[Editor's note: The Tyee received this unsolicited op-ed from Oliver Brandes, co-director of the POLIS Project on Ecological Governance at the University of Victoria. We publish it here for your consideration.]
Words have meaning. But, as we all know, governments don't always give this meaning much attention when making promises.
Six years ago, almost to the month, on the shores of Musqueam Creek, then-Environment Minister Barry Penner made a series of promises as part of the Provincial Water Plan, Living Water Smart. Many of those promises never came to fruition, but the flagship of that plan was to modernize the over 100-year-old B.C. Water Act.
The Water Act was a relic from a bygone era when the province was largely focused on settlers, miners, and loggers. Creating certainty for investment to kick-start a resource-based economy was top priority.
Fast-forward 100 years and the province is certainly a different place -- one of high rises, high tech and increasingly high tides. Water is acknowledged by almost all sectors, and certainly across the full political spectrum, as critical to our future. Citizens get it, the media get it, the bureaucrats get it. Now politicians are getting it, too.
After an exhaustive -- and exhausting -- six-year consultation and engagement odyssey, the Water Act modernization process is now complete. Bill 18 was passed into law this week and a new B.C. Water Sustainability Act has arrived. While this is certainly a good step forward, the question remains: is this Act really something modern with the promise of sustainability at its core?
The new Act is a big and complicated piece of legislation. So it's not surprising that there is some good, bad, and a little ugly as part of the package. The province did get a few things right, including groundwater licensing, improved water planning, and critical attention to environmental flows as a priority.
Last summer's controversy around Nestlé pumping tons of water at no cost and selling it back to us in bottles symbolized the exclamation point on the failure of the previous water laws. Groundwater licensing is long overdue and, with the new Act, the government can now move forward with managing water as one critical resource -- both above and below ground.
Another important aspect of the Act is its the potential for delegating or sharing responsibilities with regional watershed entities that might better understand local needs in areas where water conflicts or ecosystem risks exist.
The protection of environmental flows to keep fish alive and thriving is a prominent theme that runs throughout the Act, and represents a major improvement from its predecessor. Not only will decision makers be required to consider environmental flows and other critical water "objectives" related to quality, quantity, and ecosystem health as part of future allocation decisions, they will also have legal tools to ensure that minimum thresholds in our rivers trump existing water rights. Keeping enough water in place to ensure fish survive and watersheds can function is a fundamental hallmark of any modern water law.

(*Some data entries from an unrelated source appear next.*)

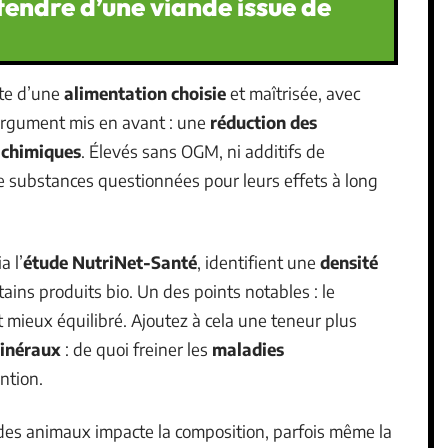
tendre d’une viande issue de
ête d’une
alimentation choisie
et maîtrisée, avec
argument mis en avant : une
réduction des
 chimiques
. Élevés sans OGM, ni additifs de
de substances questionnées pour leurs effets à long
a l’
étude NutriNet-Santé
, identifient une
densité
ains produits bio. Un des points notables : le
 mieux équilibré. Ajoutez à cela une teneur plus
inéraux
: de quoi freiner les
maladies
ntion.
 des animaux impacte la composition, parfois même la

The big missed opportunity would have been moving past the archaic "first-in-time, first-in-right" priority system and embedding the public trust doctrine. The public trust would make it absolutely clear that government is only the custodian of the province's fresh water, holding it in trust for its citizens and generations to come. Providing a clear signal for this in the legislation would have ensured no decisions could degrade or undermine the health and function of B.C.'s fresh water. By providing independent oversight and robust mechanisms for citizens and communities to play a more direct role in decisions that affect us all, B.C. would have jumped to the front of the queue of modern and sustainable water law, and could have become a national -- and potentially even global -- leader.
Yet, there are still many uncertainties regarding this Act since many of the critical details about thresholds and triggers still need to be worked out in the regulation development phase. This will likely take another three to five years, but from what we have seen so far, the province is generally on the right track.
So, at the end of this long and sometimes upstream paddle are British Columbians getting a modern and sustainable water act? Early signs point to yes.
The Act signals a fresh approach based more on stewardship and protection than simply on rules for resource extraction. But, as with all things that really matter, we must remain vigilant. Government should find the resources to turn concepts into action, and continue its commitment to open, transparent dialogue as vital details are worked out in regulations.
And, all of us must become architects of our sustainable water future by ensuring our leaders keep their promises -- with meaning and actions to match their words.
Oliver M. Brandes is the co-director of the POLIS Project on Ecological Governance, based at the University of Victoria's Centre for Global Studies, and leads the POLIS Water Sustainability Project. He is a lead author of the recent report "A Blueprint for Watershed Governance in British Columbia."